#### DATA UNDER STUDY:
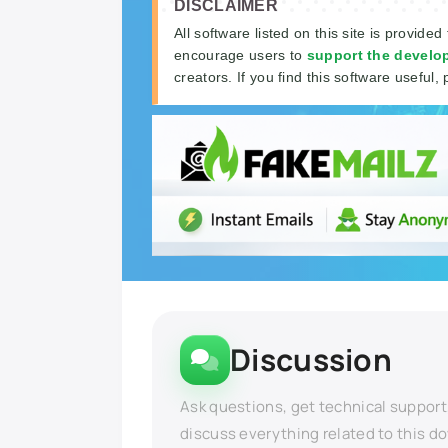
DISCLAIMER
All software listed on this site is provided
encourage users to
support the develo
creators. If you find this software useful, 
Discussion
Ask questions, get technical support
discuss everything related to this d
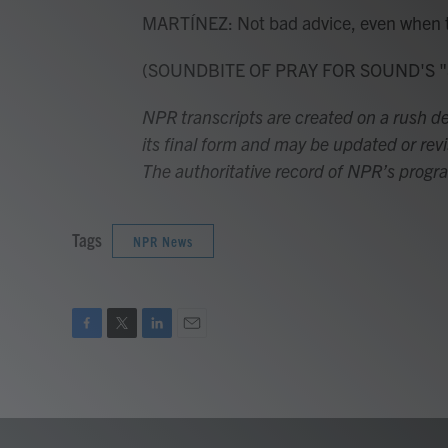
MARTÍNEZ: Not bad advice, even when ther
(SOUNDBITE OF PRAY FOR SOUND'S "SKY
NPR transcripts are created on a rush de
its final form and may be updated or revi
The authoritative record of NPR’s progr
Tags
NPR News
F
T
L
E
a
w
i
m
c
i
n
a
e
t
k
i
b
t
e
l
o
e
d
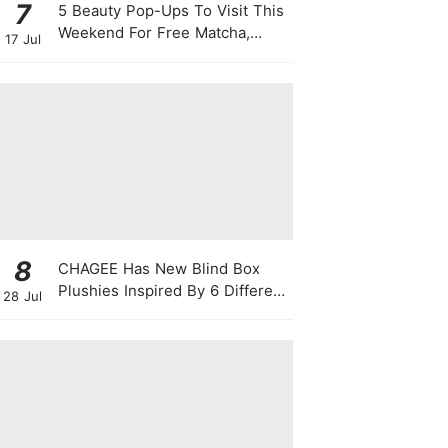
7
5 Beauty Pop-Ups To Visit This
Weekend For Free Matcha,
17 Jul
Cute Photo Ops, Samples &
Exclusive Promotions
8
CHAGEE Has New Blind Box
Plushies Inspired By 6 Different
28 Jul
Friendship Personalities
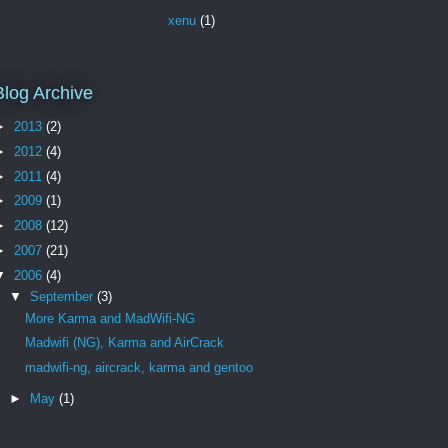
xenu
(1)
Blog Archive
►
2013
(2)
►
2012
(4)
►
2011
(4)
►
2009
(1)
►
2008
(12)
►
2007
(21)
▼
2006
(4)
▼
September
(3)
More Karma and MadWifi-NG
Madwifi (NG), Karma and AirCrack
madwifi-ng, aircrack, karma and gentoo
►
May
(1)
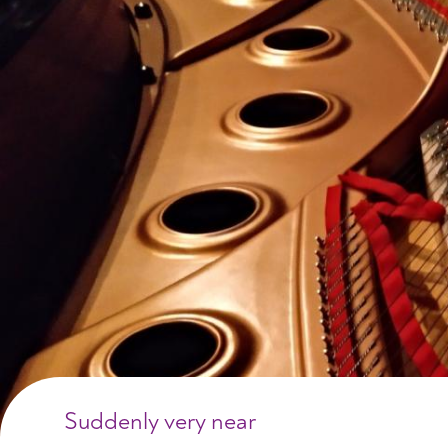
Suddenly very near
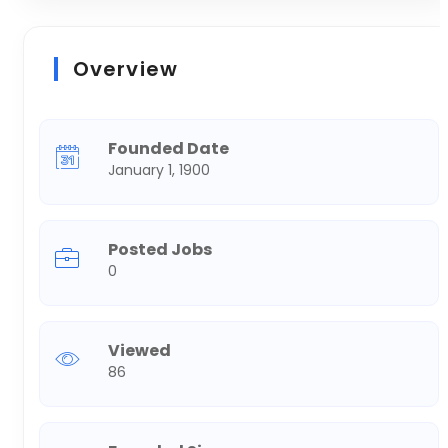
Overview
Founded Date
January 1, 1900
Posted Jobs
0
Viewed
86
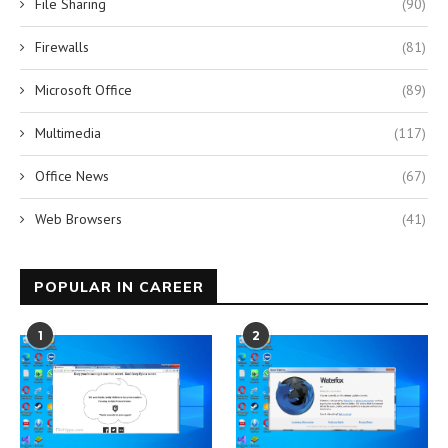
File Sharing
(90)
Firewalls
(81)
Microsoft Office
(89)
Multimedia
(117)
Office News
(67)
Web Browsers
(41)
POPULAR IN CAREER
1
2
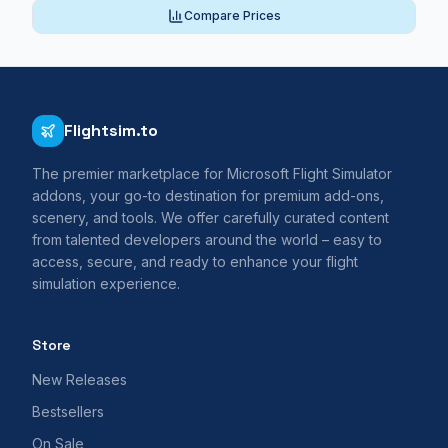
Compare Prices
Flightsim.to
The premier marketplace for Microsoft Flight Simulator
addons, your go-to destination for premium add-ons,
scenery, and tools. We offer carefully curated content
from talented developers around the world – easy to
access, secure, and ready to enhance your flight
simulation experience.
Store
New Releases
Bestsellers
On Sale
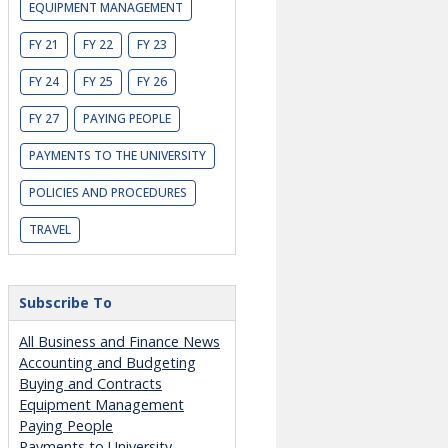
EQUIPMENT MANAGEMENT
FY 21
FY 22
FY 23
FY 24
FY 25
FY 26
FY 27
PAYING PEOPLE
PAYMENTS TO THE UNIVERSITY
POLICIES AND PROCEDURES
TRAVEL
Subscribe To
All Business and Finance News
Accounting and Budgeting
Buying and Contracts
Equipment Management
Paying People
Payments to University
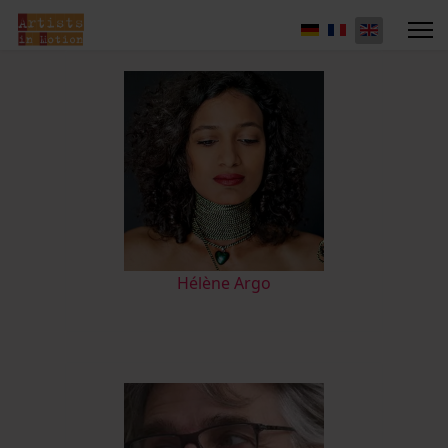
Hélène Argo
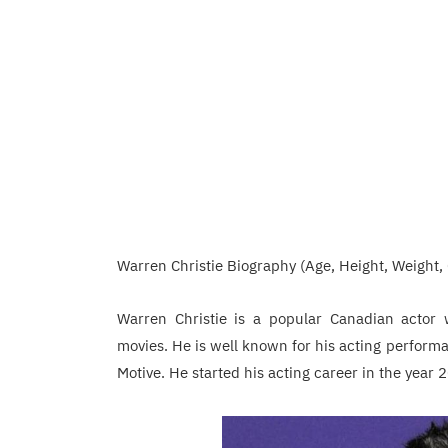
Warren Christie Biography (Age, Height, Weight, 
Warren Christie is a popular Canadian actor 
movies. He is well known for his acting performa
Motive. He started his acting career in the year 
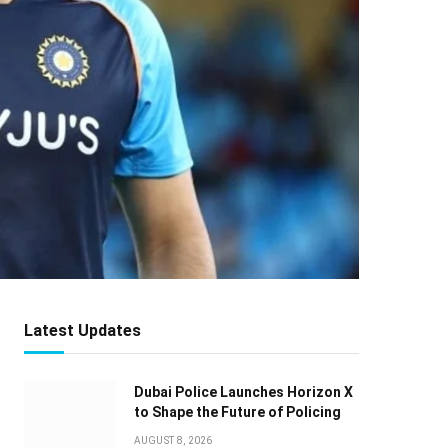
Latest Updates
Dubai Police Launches Horizon X
to Shape the Future of Policing
AUGUST 8, 2026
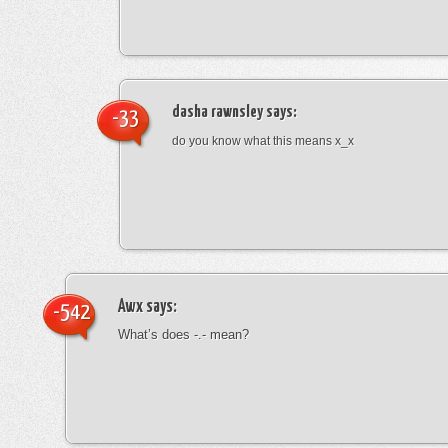
dasha rawnsley
says:
-33
do you know what this means x_x
Awx
says:
-542
What’s does -.- mean?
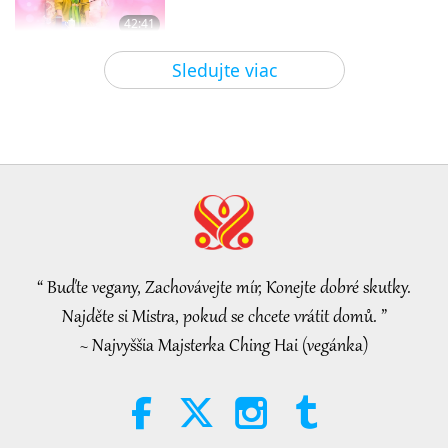
42:41
Medzi Majstrom a žiakmi
2026-08-05
737
Zobrazenia
Sledujte viac
It Is Joy to Hear That GOD’s
Disciple’s Kind Actions and Loving
Demeanor Were Appreciated by
4:31
School Community
Pozoruhodné správy
2026-08-04
994
Zobrazenia
Pozoruhodné správy
“ Buďte vegany, Zachovávejte mír, Konejte dobré skutky.
32:52
Najděte si Mistra, pokud se chcete vrátit domů. ”
Pozoruhodné správy
2026-08-04
296
Zobrazenia
~ Najvyššia Majsterka Ching Hai (vegánka)
An Analysis of Pleasure:
Selections from the Works of
Pierre Gassendi (vegetarian), Part
19:31
2 of 2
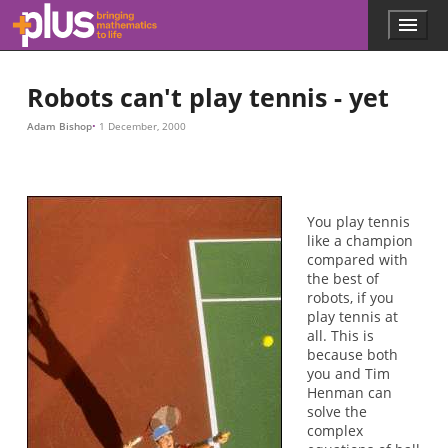
Skip to main content
Menu
p
l
u
Robots can't play tennis - yet
s
.
Adam Bishop
1 December, 2000
m
a
t
h
s
You play tennis
.
like a champion
o
compared with
r
the best of
g
robots, if you
play tennis at
all. This is
because both
you and Tim
Henman can
solve the
complex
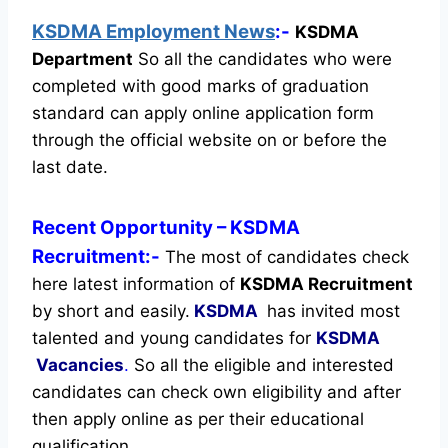
KSDMA Employment News
:-
KSDMA
Department
So all the candidates who were
completed with good marks of graduation
standard can apply online application form
through the official website on or before the
last date.
Recent
Opportunity
– KSDMA
Recruitment:-
The most of candidates check
here latest information of
KSDMA Recruitment
by short and easily.
KSDMA
has invited most
talented and young candidates for
KSDMA
Vacancies
.
So all the eligible and interested
candidates can check own eligibility and after
then apply online as per their educational
qualification.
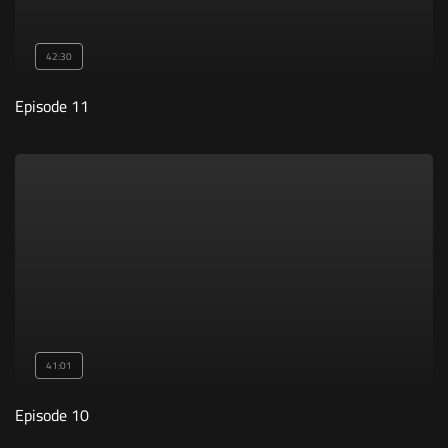
42:30
Episode 11
41:01
Episode 10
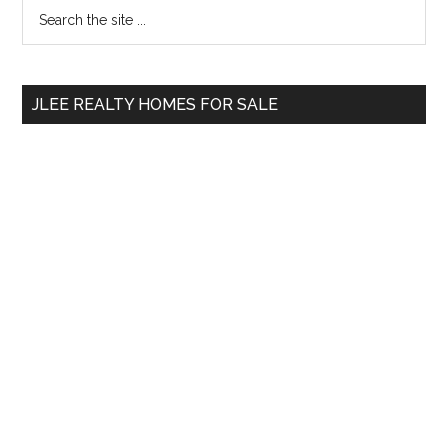
Primary
Search
the
Sidebar
site
...
JLEE REALTY HOMES FOR SALE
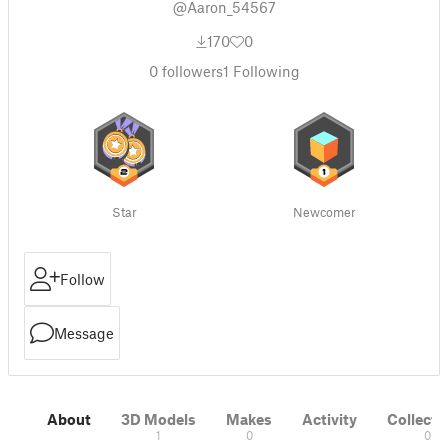
@Aaron_54567
170
0
0
followers
1
Following
Star
Newcomer
Follow
Message
About
3D Models
Makes
Activity
Collecti
1
0
0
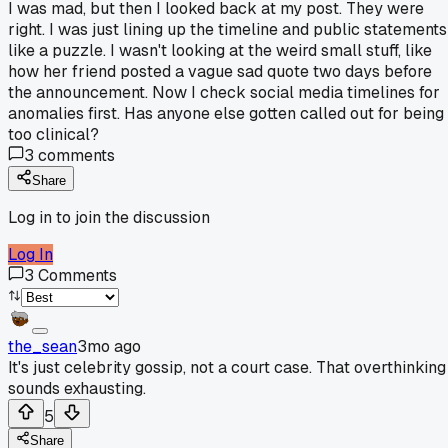
I was mad, but then I looked back at my post. They were
right. I was just lining up the timeline and public statements
like a puzzle. I wasn't looking at the weird small stuff, like
how her friend posted a vague sad quote two days before
the announcement. Now I check social media timelines for
anomalies first. Has anyone else gotten called out for being
too clinical?
3
comments
Share
Log in to join the discussion
Log In
3
Comments
the_sean
3mo ago
It's just celebrity gossip, not a court case. That overthinking
sounds exhausting.
5
Share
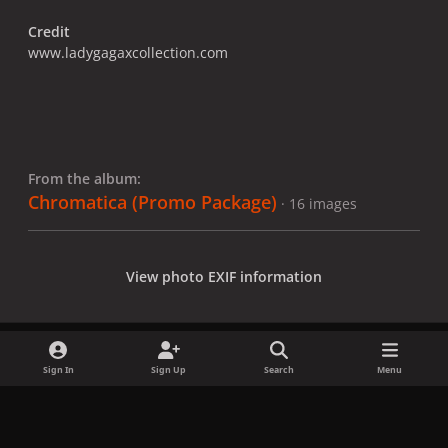
Credit
www.ladygagaxcollection.com
From the album:
Chromatica (Promo Package)
· 16 images
View photo EXIF information
Sign In
Sign Up
Search
Menu
Share
Followers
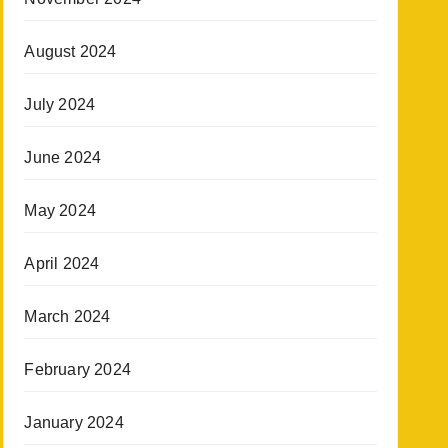
August 2024
July 2024
June 2024
May 2024
April 2024
March 2024
February 2024
January 2024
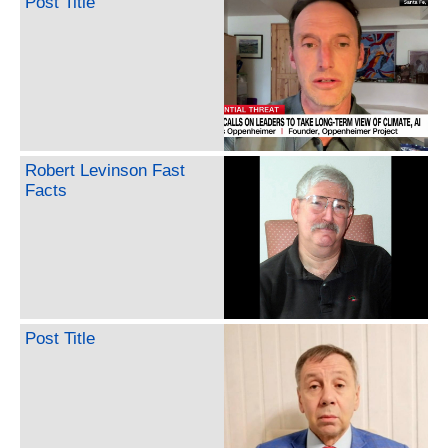
Post Title
Robert Levinson Fast
Facts
Post Title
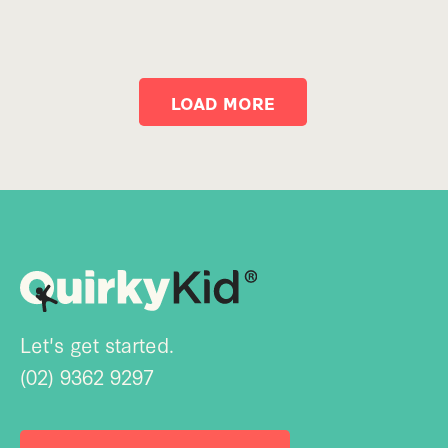
LOAD MORE
Let's get started.
(02) 9362 9297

#### EXERCISE INSTRUCTIONS:
Write every entry out again exactly, images omitted.

#### OUTPUT FOR THIS EXERCISE:
DISCLAIMER
All software listed on this site is provided
encourage users to
support the develo
creators. If you find this software useful, 
Discussion
Ask questions, get technical support
discuss everything related to this d
MARTÍNEZ: Not bad advice, even when ther
(SOUNDBITE OF PRAY FOR SOUND'S "SKY
NPR transcripts are created on a rush de
its final form and may be updated or revi
The authoritative record of NPR’s progr
Tags
NPR News
F
T
L
E
a
w
i
m
c
i
n
a
e
t
k
i
b
t
e
l
o
e
d
7
5 Beauty Pop-Ups To Visit This
Weekend For Free Matcha,
17 Jul
Cute Photo Ops, Samples &
Exclusive Promotions
8
CHAGEE Has New Blind Box
Plushies Inspired By 6 Different
28 Jul
Friendship Personalities
xenu
(1)
Blog Archive
►
2013
(2)
►
2012
(4)
►
2011
(4)
►
2009
(1)
►
2008
(12)
►
2007
(21)
▼
2006
(4)
▼
September
(3)
More Karma and MadWifi-NG
Madwifi (NG), Karma and AirCrack
madwifi-ng, aircrack, karma and gentoo
►
May
(1)
Suddenly very near
Overview
Founded Date
January 1, 1900
Posted Jobs
0
Viewed
86
File Sharing
(90)
Firewalls
(81)
Microsoft Office
(89)
Multimedia
(117)
Office News
(67)
Web Browsers
(41)
POPULAR IN CAREER
1
2
Compare Prices
Flightsim.to
The premier marketplace for Microsoft Flight Simulator
addons, your go-to destination for premium add-ons,
scenery, and tools. We offer carefully curated content
from talented developers around the world – easy to
access, secure, and ready to enhance your flight
simulation experience.
Store
New Releases
Bestsellers
On Sale
EQUIPMENT MANAGEMENT
FY 21
FY 22
FY 23
FY 24
FY 25
FY 26
FY 27
PAYING PEOPLE
PAYMENTS TO THE UNIVERSITY
POLICIES AND PROCEDURES
TRAVEL
Subscribe To
All Business and Finance News
Accounting and Budgeting
Buying and Contracts
Equipment Management
Paying People
Payments to University
Hélène Argo
Warren Christie Biography (Age, Height, Weight, 
Warren Christie is a popular Canadian actor 
movies. He is well known for his acting performa
Motive. He started his acting career in the year 
Latest Updates
Dubai Police Launches Horizon X
to Shape the Future of Policing
AUGUST 8, 2026
dasha rawnsley
says:
-33
do you know what this means x_x
Awx
says:
-542
What’s does -.- mean?
42:41
Medzi Majstrom a žiakmi
2026-08-05
737
Zobrazenia
Sledujte viac
It Is Joy to Hear That GOD’s
Disciple’s Kind Actions and Loving
Demeanor Were Appreciated by
4:31
School Community
Pozoruhodné správy
2026-08-04
994
Zobrazenia
Pozoruhodné správy
“ Buďte vegany, Zachovávejte mír, Konejte dobré skutky.
32:52
Najděte si Mistra, pokud se chcete vrátit domů. ”
Pozoruhodné správy
2026-08-04
296
Zobrazenia
~ Najvyššia Majsterka Ching Hai (vegánka)
An Analysis of Pleasure:
Selections from the Works of
Pierre Gassendi (vegetarian), Part
19:31
2 of 2
Skip to main content
Menu
p
l
u
Robots can't play tennis - yet
s
.
Adam Bishop
1 December, 2000
m
a
t
h
s
You play tennis
.
like a champion
o
compared with
r
the best of
g
robots, if you
play tennis at
all. This is
because both
you and Tim
Henman can
solve the
complex
KSDMA Employment News
:-
KSDMA
Department
So all the candidates who were
completed with good marks of graduation
standard can apply online application form
through the official website on or before the
last date.
Recent
Opportunity
– KSDMA
Recruitment:-
The most of candidates check
here latest information of
KSDMA Recruitment
by short and easily.
KSDMA
has invited most
talented and young candidates for
KSDMA
Vacancies
.
So all the eligible and interested
candidates can check own eligibility and after
then apply online as per their educational
qualification.
42:30
Episode 11
41:01
Episode 10
Primary
Search
the
Sidebar
site
...
JLEE REALTY HOMES FOR SALE
@Aaron_54567
170
0
0
followers
1
Following
Star
Newcomer
Follow
Message
About
3D Models
Makes
Activity
Collecti
1
0
0
I was mad, but then I looked back at my post. They were
right. I was just lining up the timeline and public statements
like a puzzle. I wasn't looking at the weird small stuff, like
how her friend posted a vague sad quote two days before
the announcement. Now I check social media timelines for
anomalies first. Has anyone else gotten called out for being
too clinical?
3
comments
Share
Log in to join the discussion
Log In
3
Comments
the_sean
3mo ago
It's just celebrity gossip, not a court case. That overthinking
sounds exhausting.
5
Share
Credit
www.ladygagaxcollection.com
From the album:
Chromatica (Promo Package)
· 16 images
View photo EXIF information
Sign In
Sign Up
Search
Menu
Share
Followers
August 2024
July 2024
June 2024
May 2024
April 2024
March 2024
February 2024
January 2024
Post Title
Robert Levinson Fast
Facts
Post Title
LOAD MORE
Let's get started.
(02) 9362 9297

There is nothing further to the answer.